But honestly u used to be a cool guy and lately uve been superame(734): Superlame
we did it on the carpet and she just yells out "OH. MY PSORIASIS".
do you have any idea why i woke up naked spooning my toaster?
lets put it this way..we'd win on tool academy
Restaurants Roasting People Who Gave Them Negative Yelp Reviews (25 Pics)
Just had sex in the basement of the library... I knew I was paying $120,000 for something more than a law degree
One reason I don't come to Portland. I saw 8 guys I have had sex with last night. At the same party.
By 8 I mean 9.
And by 9 I mean 10.
How could you not be happy? Its like "and then I found 5 dollars" but "and then I found a handle of vodka"
its not that he announces that he can deep throat a banana its the fact he knows he can and it makes me wonder how he found out
When I told her that her boyfriend was making out with another chick, all she said was "which one"

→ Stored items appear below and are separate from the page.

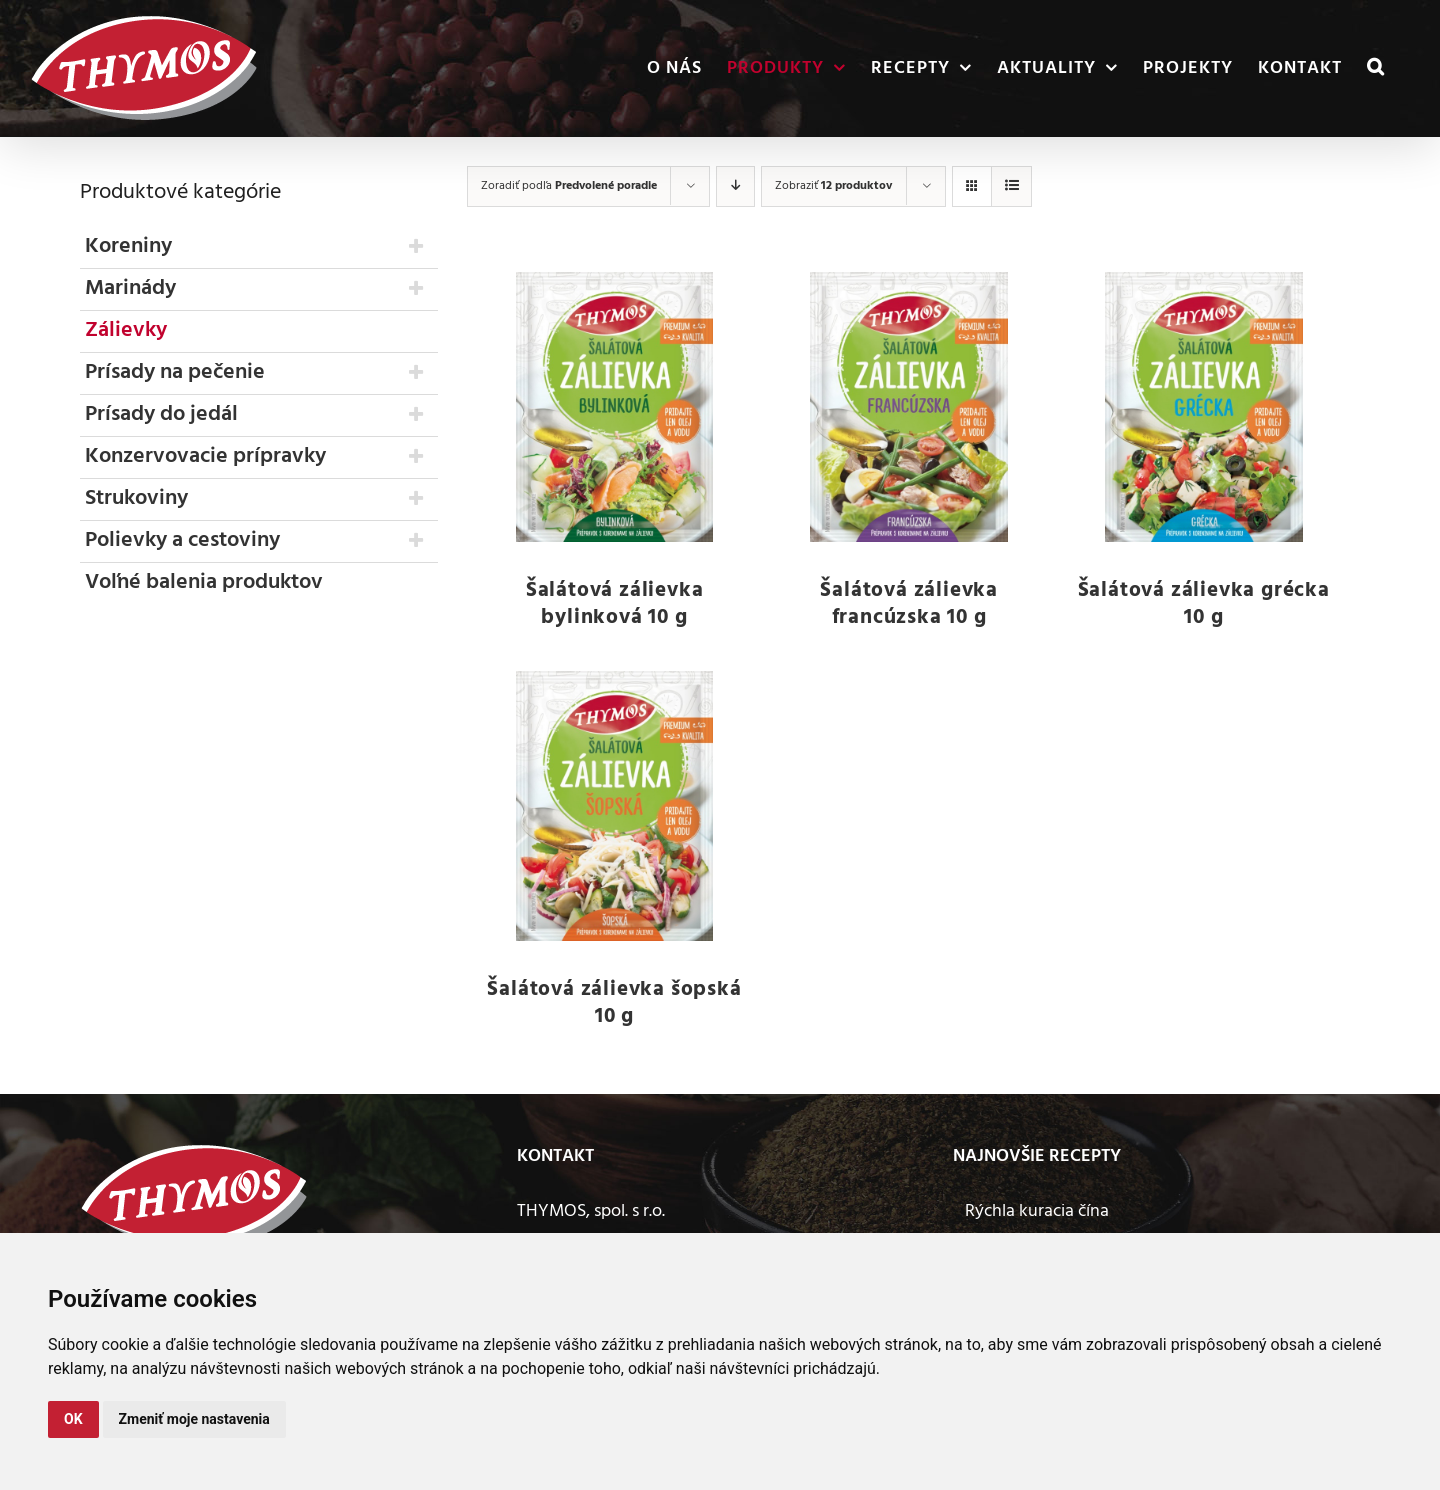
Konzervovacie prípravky (205, 456)
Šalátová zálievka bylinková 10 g (615, 604)
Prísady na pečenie (175, 372)
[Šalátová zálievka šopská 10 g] (614, 806)
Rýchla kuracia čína (1037, 1211)
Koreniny (128, 246)
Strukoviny (136, 498)
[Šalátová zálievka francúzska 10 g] (909, 407)
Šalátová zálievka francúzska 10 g (909, 604)
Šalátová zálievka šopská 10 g (614, 1003)
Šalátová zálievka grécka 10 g (1204, 604)
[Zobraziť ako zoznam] (1011, 186)
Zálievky (126, 330)
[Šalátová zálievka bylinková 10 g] (614, 407)
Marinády (130, 288)
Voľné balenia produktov (204, 582)
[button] (1376, 68)
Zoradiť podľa (569, 186)
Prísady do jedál (161, 414)
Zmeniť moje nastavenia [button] (194, 1419)
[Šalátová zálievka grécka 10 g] (1203, 407)
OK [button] (73, 1419)
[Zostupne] (735, 186)
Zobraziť (833, 186)
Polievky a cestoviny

Woman Posts Harassing DMs From Creep Online, Now He’s Upset Because People Told His Mom
he ate me out on his front porch at dawn. i orgasmed when the sun began to rise. most romantic morning booty call ever.
Come on. I'll make you hot pockets. Literally and sexually.
The only reason I have clothes in my overnight bag is to cover up my sex toys.
You texted me the words "butt stuff" 53 times in a four hour period last night.
Hey. It's Michael. The guy that had his tongue in your mouth last night. Just wanted to check in with you.
they call themselves the foursome.. thats def means they're up for one right?